Large scale biomimetic membrane arrays

  • Jesper S. Hansen
  • Mark Perry
  • Jörg Vogel
  • Jesper S. Groth
  • Thomas Vissing
  • Marianne S. Larsen
  • Oliver Geschke
  • Jenny Emneús
  • Henrik Bohr
  • Claus H. NielsenEmail author
Original Paper

Abstract

To establish planar biomimetic membranes across large scale partition aperture arrays, we created a disposable single-use horizontal chamber design that supports combined optical–electrical measurements.
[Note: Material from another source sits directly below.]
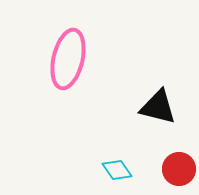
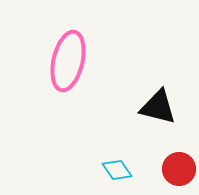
pink ellipse: moved 2 px down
Functional lipid bilayers could easily and efficiently be established across CO2 laser micro-structured 8 × 8 aperture partition arrays with average aperture diameters of 301 ± 5 μm. We addressed the electro-physical properties of the lipid bilayers established across the micro-structured scaffold arrays by controllable reconstitution of biotechnological and physiological relevant membrane peptides and proteins. Next, we tested the scalability of the biomimetic membrane design by establishing lipid bilayers in rectangular 24 × 24 and hexagonal 24 × 27 aperture arrays, respectively. The results presented show that the design is suitable for further developments of sensitive biosensor assays, and furthermore demonstrate that the design can conveniently be scaled up to support planar lipid bilayers in large square-centimeter partition arrays.

Figure

Fluorescent image of a large 24 × 24 rectangular bilayer array

Keywords

Black lipid membrane Array Optical–electrical measurements Membrane-spanning peptides Membrane protein 

Abbreviations

α-HL

α-Hemolysin

BLM

Black lipid membrane

DPhPC

1,2-Diphytanoyl-sn-Glycero-3-Phosphocholine

ETFE

Ethylene tetrafluoroethylene

FomA

Fusobacterium nucleatum outer membrane protein A

gA

Gramicidin A

LDAO

N-lauryl-N,N-dimethylammonium-N-oxide

NBD-PC

1-Oleoyl-2-[6-[(7-nitro-2-1,3-benzoxadiazol-4-yl)amino]hexanoyl]-sn-glycero-3-phosphocholine

TEA

Tetraethylammonium

Notes

Acknowledgments

We thank Dr. Jörg H. Kleinschmidt (Universität Konstanz, Germany) for the delivery and guidance with the handling and incorporation of FomA porins. The work was supported through MEMBAQ, a Specific Targeted Research Project (STREP), by the European Commission under the Sixth Framework Program (NMP4-CT-2006-033234), by The Danish National Advanced Technology Foundation (023-2007-1), and The Danish National Research Foundation.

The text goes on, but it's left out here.